The libel claim as pleaded in the unamended Particulars of Claim related to a letter written by the second respondent, Professor Roche in his role as Medical Director of the first respondent NHS Trust. The letter was addressed to the General Medical Council (GMC), and communicated to the GMC a number of concerns about Dr White’s fitness to practise. The Master struck out the claim having found that such communications are protected by absolute privilege.
The letter of reference which Dr White sought permission to include in the claim was also written by Professor Roche to another doctor. Dr White complained of the last sentence of the letter only. Dr White knew of the contents of the letter because it had been disclosed in the course of Employment Tribunal proceedings which Dr White brought against the first respondent.
(1) Was the letter to the GMC protected by absolute privilege?
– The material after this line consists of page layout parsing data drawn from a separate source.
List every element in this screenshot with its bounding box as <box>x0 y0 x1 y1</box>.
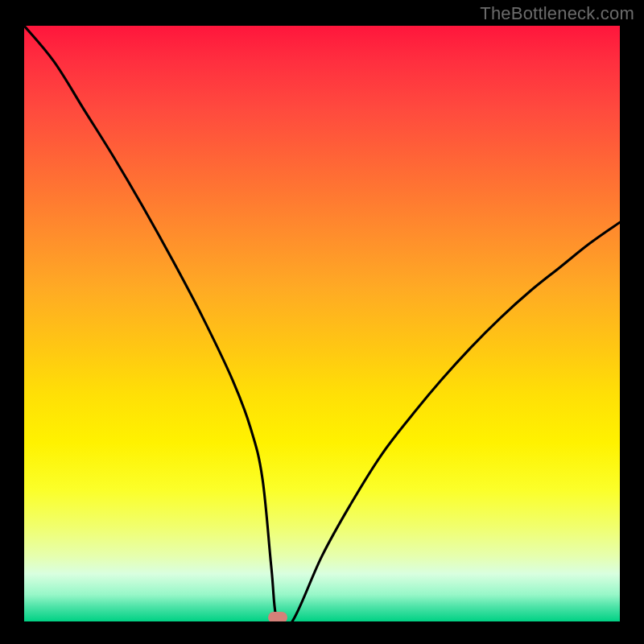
watermark-text: TheBottleneck.com <box>480 3 634 24</box>
bottleneck-curve <box>24 26 620 621</box>
chart-frame: TheBottleneck.com <box>0 0 644 644</box>
curve-path <box>24 26 620 621</box>
plot-area <box>24 26 620 621</box>
optimal-point-marker <box>268 612 287 621</box>
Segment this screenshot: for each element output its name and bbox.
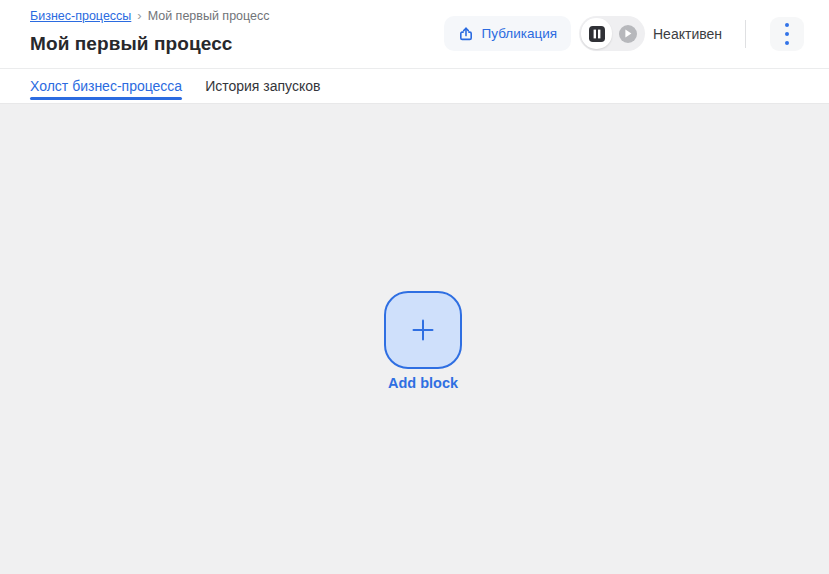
breadcrumb: Бизнес-процессы › Мой первый процесс (30, 8, 270, 23)
more-actions-button[interactable] (770, 17, 804, 51)
header-toolbar: Публикация Неактивен (444, 16, 804, 51)
tab-run-history[interactable]: История запусков (205, 69, 320, 103)
toggle-pause-option[interactable] (581, 18, 612, 49)
play-icon (619, 25, 637, 43)
add-block-container: Add block (384, 291, 462, 391)
kebab-menu-icon (785, 23, 789, 45)
toolbar-divider (745, 20, 746, 48)
add-block-button[interactable] (384, 291, 462, 369)
status-badge: Неактивен (653, 26, 722, 42)
page-header: Бизнес-процессы › Мой первый процесс Мой… (0, 0, 829, 103)
publish-button[interactable]: Публикация (444, 16, 571, 51)
page-title: Мой первый процесс (30, 33, 233, 55)
share-icon (458, 26, 474, 42)
add-block-label: Add block (388, 375, 458, 391)
status-toggle[interactable] (579, 16, 645, 51)
breadcrumb-current: Мой первый процесс (148, 9, 270, 23)
publish-button-label: Публикация (482, 26, 557, 41)
pause-icon (588, 25, 606, 43)
toggle-play-option[interactable] (612, 18, 643, 49)
process-canvas[interactable]: Add block (0, 103, 829, 574)
tab-bar: Холст бизнес-процесса История запусков (0, 68, 829, 103)
app-window: Бизнес-процессы › Мой первый процесс Мой… (0, 0, 829, 574)
plus-icon (410, 317, 436, 343)
tab-process-canvas[interactable]: Холст бизнес-процесса (30, 69, 182, 103)
breadcrumb-chevron-icon: › (137, 8, 141, 23)
breadcrumb-link-processes[interactable]: Бизнес-процессы (30, 9, 131, 23)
(2) Should the claimant be granted permission to amend?
Dismissing the appeal,
(1) Communications to professional bodies such as the GMC for the purposes of an investigation are protected by absolute privilege. Dr White’s contention that the privilege should instead by qualified had no support in the authorities. There are public policy reasons why people should be able to speak freely, without inhibition and without fear of being sued in such circumstances. That absolute privilege attaches to such communications is settled law: see Vaidya v GMC  EWHC 984 (QB) in relation to the medical profession, and Lincoln v Daniels  QB 237 in relation to the legal profession. The Fitness to Practise Panel of the GMC has been found to be a quasi-judicial body (Ahari v Birmingham Heartlands v Solihull  UKEAT 0355_07_0104). The letter contained no extraneous material and was rightly found to be privileged.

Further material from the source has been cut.